Persöhnlich gute Erfahrungen habe ich mit dem grünen und roten Finish Line-Zeug. Derzeit probiere ich das Dynamic aus, bisher stört mich jedoch, dass nach dem Kette abwischen noch soviel Siff wieder aus den Gelenken kommt, das war bei dem grünen und erst recht beim roten nicht so. Aber die Schlammtour heute hats gut überstanden, Kette lief bis zu letzt geschmeidig...wie ich das auch von den anderen zwein gewöhnt bin.


----------



## BikeTamer (19. November 2014)

ungeeignet da Motorrad Kettenfett angeblich alles verklebt.. hab leider keine Ahnung aber das Zeug von Finish Line ist nun auch wieder nicht so günstig.. der Dynamic Kettenschmierstoff soll sehr gut sein hab ich in einem Trekingbike Test gelesen .. http://www.google.de/url?sa=t&rct=j...gnThbFrI0hPvz1ITg&sig2=wackeSPig1xuGtHFWZbSkw


----------



## Deleted 173968 (19. November 2014)

Falls Du Deine Kette richtig pflegen willst, dann nur so: http://sheldonbrown.com/chainclean.html


----------



## ron101 (19. November 2014)

Wenns was kosten darf haben die grad so nen starter set für Dich im Angebot:

http://www.bike-discount.de/de/kaufen/muc-off-fahrradreinigungskit-8-in-1-404462/wg_id-6884

Cheers
ron


----------



## beat_junkie (20. November 2014)

BikeTamer schrieb:


> ich hab mich auch mal was rausgesucht..
> 
> Dr.Wack F100 Pflegeset  24,95 EUR
> Muc-Off Brush Set Bürstenset 5-tlg  22,95 EUR
> ...



Für das Geld Kauf ich mir lieber Teile. Ich Putz meins auch nur mit Gartenschlauch und trockenes ab. Wird eh wieder dreckig.


----------



## noocelo (20. November 2014)

Basti138 schrieb:


> (...) Das hatte ich bei meinem ersten Fullie. hab das sehr "gepflegt" mit gartenschlauch.
> Nach dem ersten Winter war der Steuersatz hinüber und eigentlich alle Hinterbaulager und die Vorderradnabe. Steuersatz waren sogar gedichtete  industrielager, VR Nabe auch.
> Das Tretlager war ein Octalink - ein HTII wäre wahrscheinlich auch hinüber gewesen.
> Und die Knackerei hat auch angefangen.
> ...



... von hier.

das beste fürs rad: trocknen lassen, abschütteln, weiter. das beste für´s ego/die eisdiele: polieren. wenn man oft und viel fährt macht außer bisschen kette fetten (religion für sich) und standrohre säubern sonst auch nix wirklich viel sinn. denn kaum gewienert und gebügelt gehts wieder raus in den dreck. wie immer, statussysmbol oder gebrauchsgegenstand.
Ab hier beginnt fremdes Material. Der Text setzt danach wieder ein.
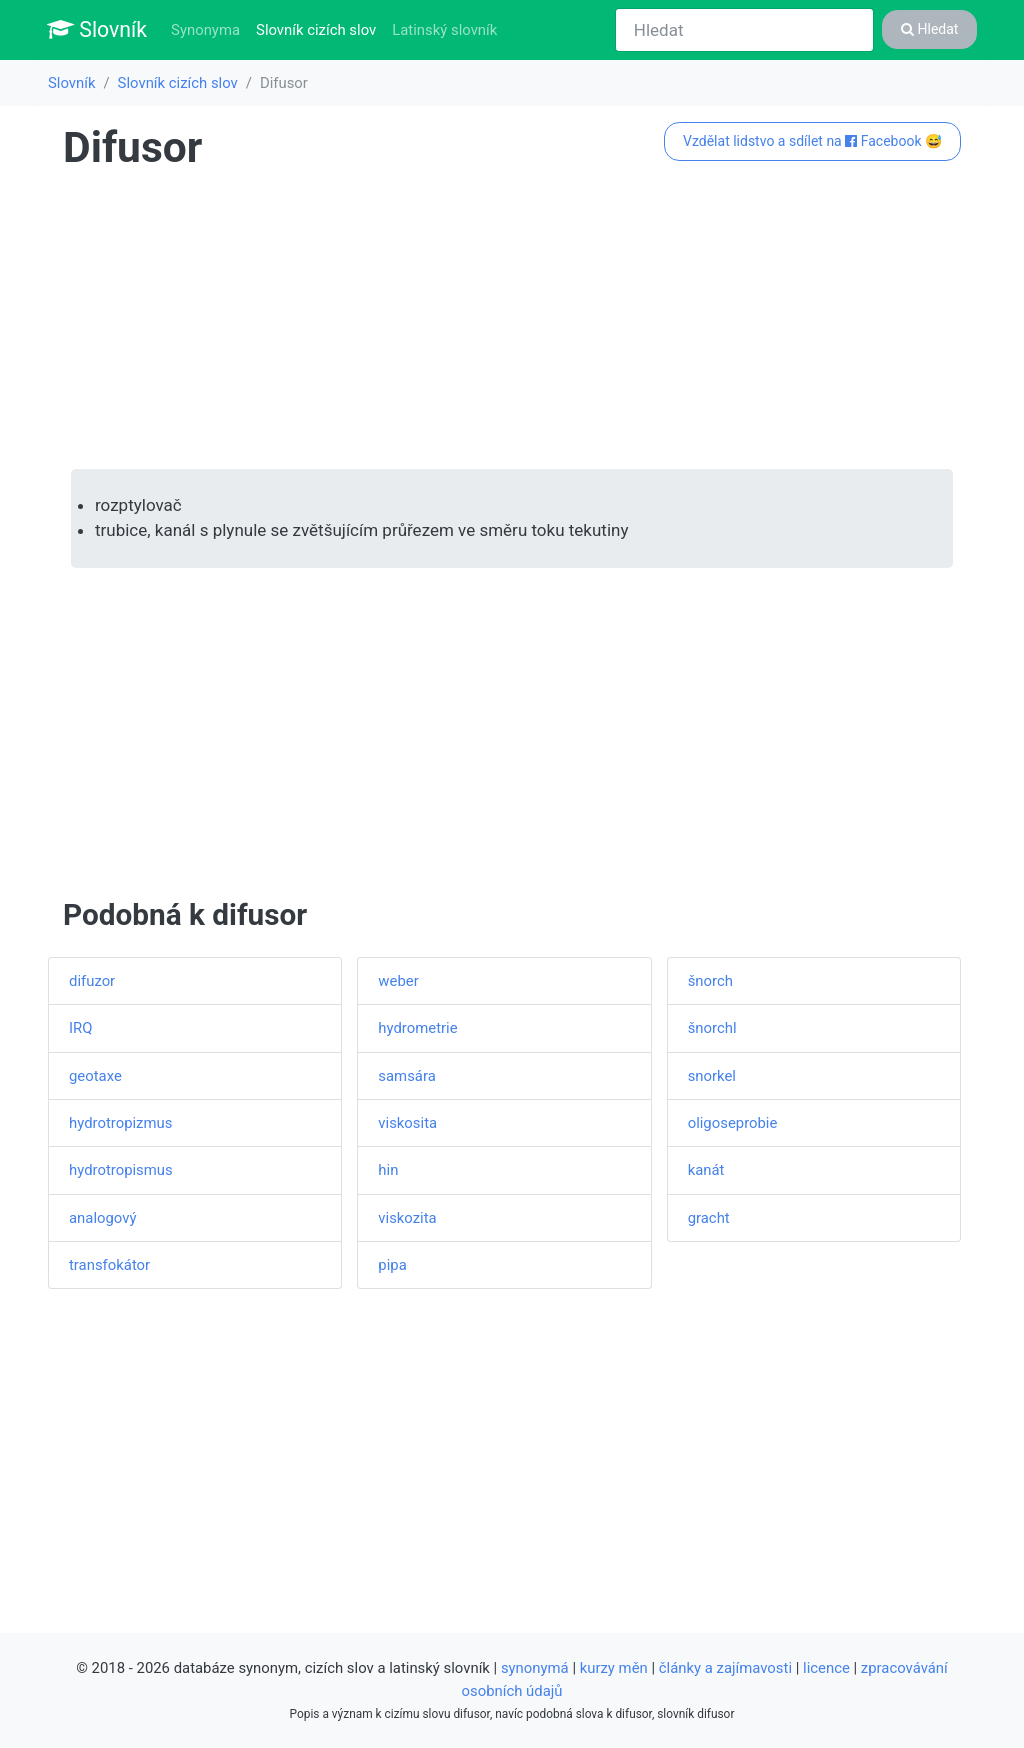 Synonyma (205, 30)
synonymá (535, 1668)
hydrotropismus (121, 1170)
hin (388, 1170)
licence (826, 1668)
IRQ (80, 1028)
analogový (102, 1218)
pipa (392, 1265)
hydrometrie (417, 1028)
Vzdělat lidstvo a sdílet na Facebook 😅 (812, 141)
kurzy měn (614, 1668)
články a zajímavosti (725, 1668)
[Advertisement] (512, 321)
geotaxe (95, 1076)
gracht (709, 1218)
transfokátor (109, 1265)
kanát (706, 1170)
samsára (406, 1076)
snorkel (712, 1076)
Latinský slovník (444, 30)
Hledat (929, 29)
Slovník (97, 29)
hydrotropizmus (120, 1123)
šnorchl (712, 1028)
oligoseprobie (733, 1123)
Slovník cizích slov (320, 28)
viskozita (407, 1218)
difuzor (92, 981)
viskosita (407, 1123)
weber (398, 981)
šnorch (710, 981) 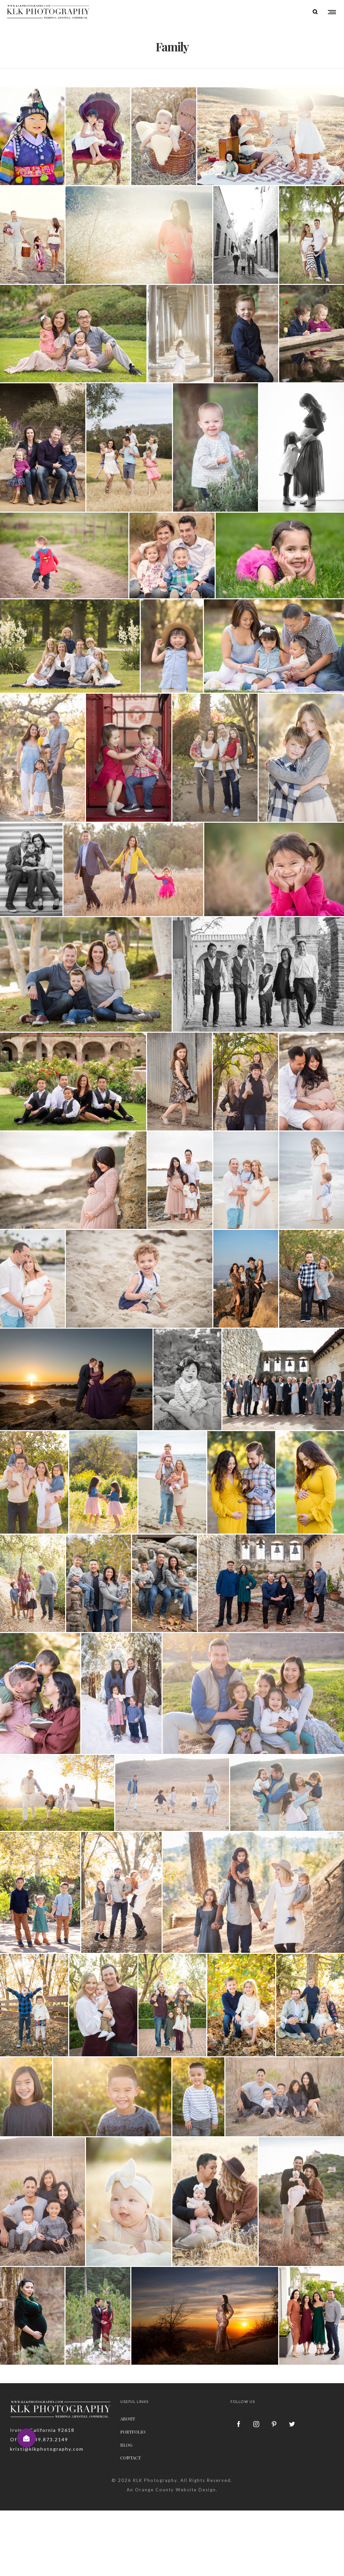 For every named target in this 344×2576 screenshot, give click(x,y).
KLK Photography (155, 2480)
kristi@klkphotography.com (47, 2449)
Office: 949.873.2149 (39, 2439)
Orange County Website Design (175, 2489)
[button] (26, 2438) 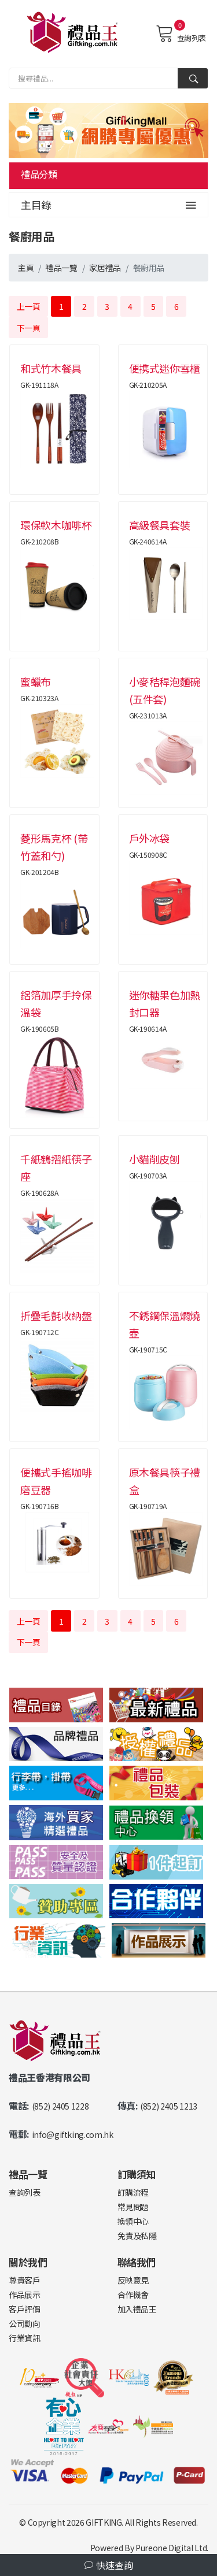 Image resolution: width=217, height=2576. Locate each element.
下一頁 (29, 327)
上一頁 (29, 306)
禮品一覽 (62, 267)
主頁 (26, 267)
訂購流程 (133, 2192)
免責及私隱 (137, 2235)
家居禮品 (105, 267)
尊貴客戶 (25, 2280)
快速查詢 (108, 2565)
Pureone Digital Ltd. (171, 2547)
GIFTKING (104, 2522)
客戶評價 (25, 2309)
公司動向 (25, 2323)
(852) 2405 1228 (60, 2106)
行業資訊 (25, 2338)
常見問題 (133, 2206)
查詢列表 (181, 33)
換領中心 (133, 2221)
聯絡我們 (136, 2262)
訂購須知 (136, 2174)
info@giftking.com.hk (72, 2134)
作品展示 (25, 2294)
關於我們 (28, 2262)
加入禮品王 (137, 2309)
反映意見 (133, 2280)
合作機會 (133, 2294) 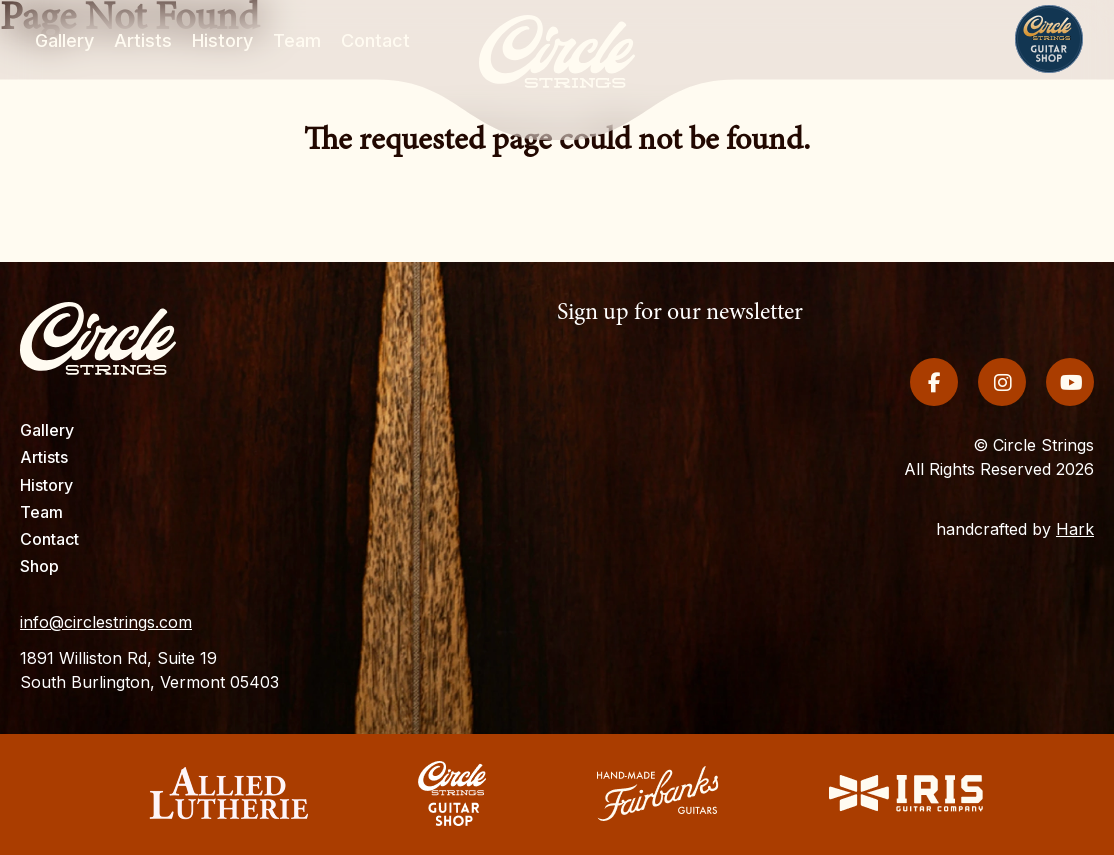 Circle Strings (452, 793)
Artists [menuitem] (143, 41)
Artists (44, 457)
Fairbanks (658, 793)
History (46, 485)
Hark (1075, 515)
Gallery (47, 430)
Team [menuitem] (297, 41)
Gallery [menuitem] (64, 41)
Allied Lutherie (227, 793)
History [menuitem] (222, 41)
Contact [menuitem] (375, 41)
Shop (1049, 39)
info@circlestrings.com (106, 622)
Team (41, 512)
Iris (906, 793)
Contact (49, 539) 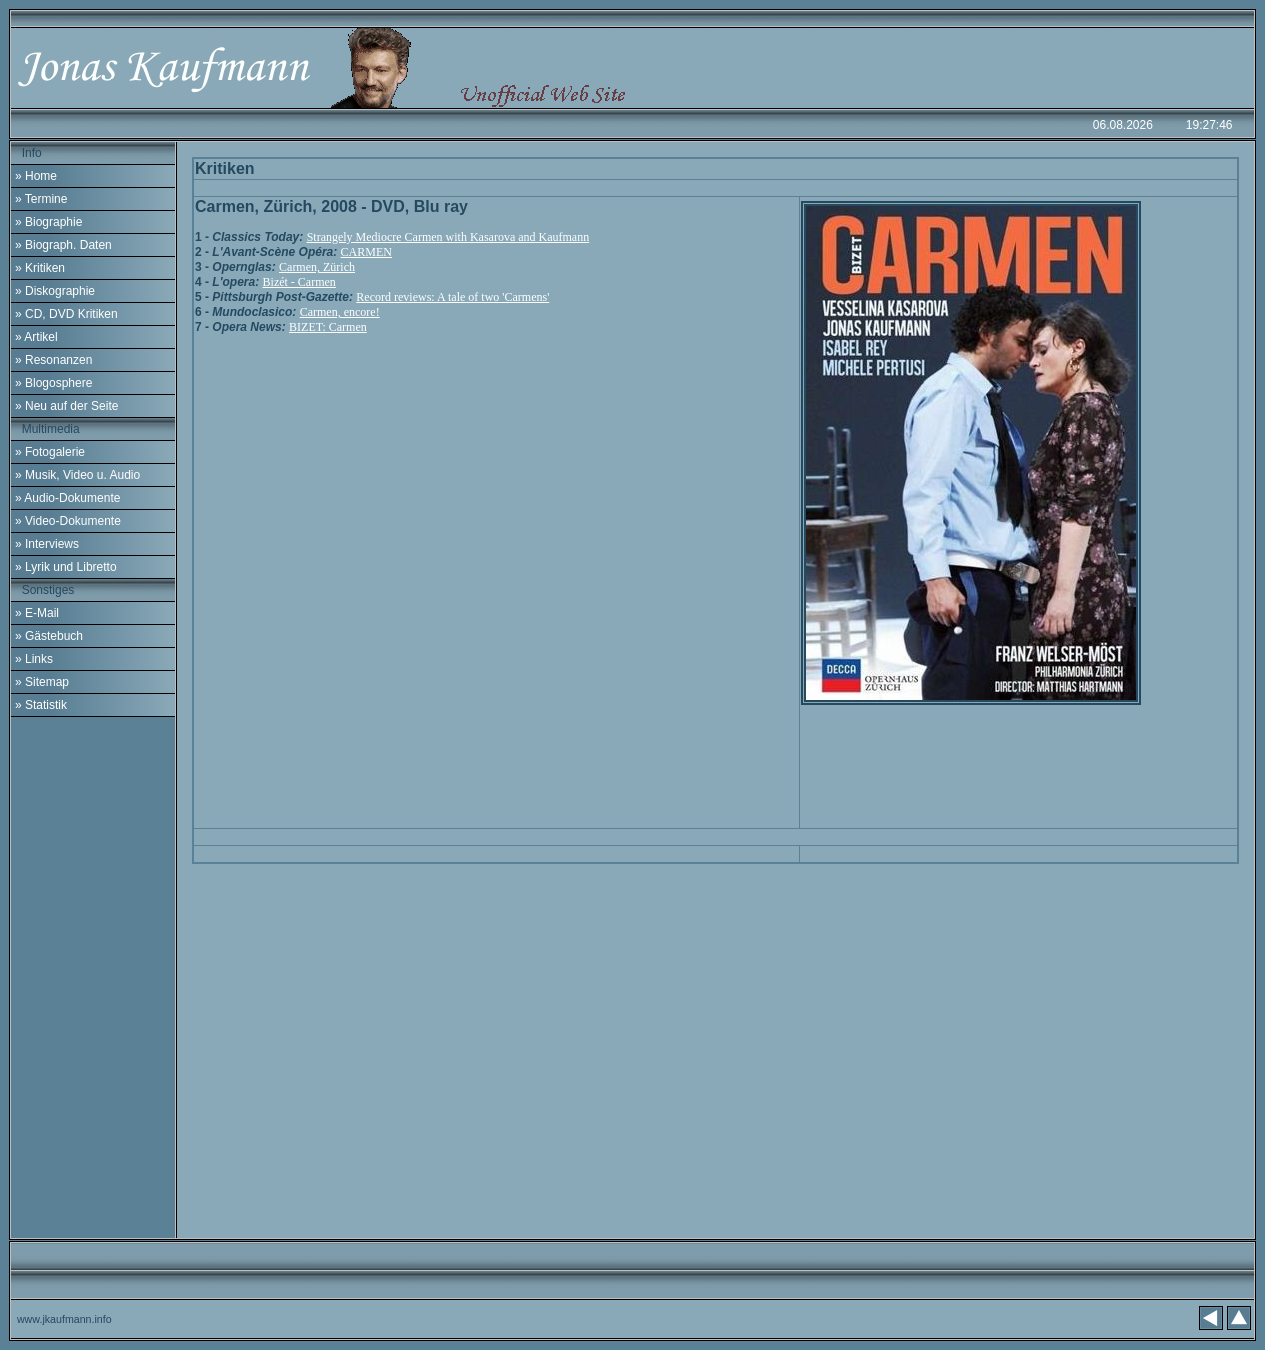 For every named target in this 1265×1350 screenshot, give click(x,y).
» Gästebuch (49, 636)
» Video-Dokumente (68, 521)
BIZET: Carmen (328, 327)
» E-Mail (37, 613)
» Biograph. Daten (63, 245)
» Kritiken (40, 268)
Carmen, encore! (340, 312)
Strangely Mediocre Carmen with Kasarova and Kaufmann (448, 237)
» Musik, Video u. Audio (77, 475)
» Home (36, 176)
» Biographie (48, 222)
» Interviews (47, 544)
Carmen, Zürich (317, 267)
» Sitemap (42, 682)
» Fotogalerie (50, 452)
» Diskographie (55, 291)
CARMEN (366, 252)
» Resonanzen (53, 360)
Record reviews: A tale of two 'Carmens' (452, 297)
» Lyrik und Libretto (66, 567)
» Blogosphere (53, 383)
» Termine (41, 199)
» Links (34, 659)
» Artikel (36, 337)
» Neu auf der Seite (66, 406)
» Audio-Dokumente (67, 498)
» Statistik (41, 705)
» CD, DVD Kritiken (66, 314)
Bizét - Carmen (299, 282)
und leude die die ganze überteuerte chemieplörre aus bunt beklebten plastefläschchen wegen bisschen wasserlöslichem (!) dreck in die umwelt kippen und sich beim nächsten ausflug wieder an der natur erfreuen ... versteh' ich nicht.


----------



## Wolfplayer (20. November 2014)

haeltst Du das bei Deinem Auto auch so 
des Deutschen liebstes Kind 
ich putz und Pfleg mein Rad mehr und lieber als mein Auto


----------



## MTB-News.de




----------



## noocelo (20. November 2014)

... ich auch.


----------



## ghostmuc (20. November 2014)

ein sauberes Bike sieht schön aus, ein dreckiges wild.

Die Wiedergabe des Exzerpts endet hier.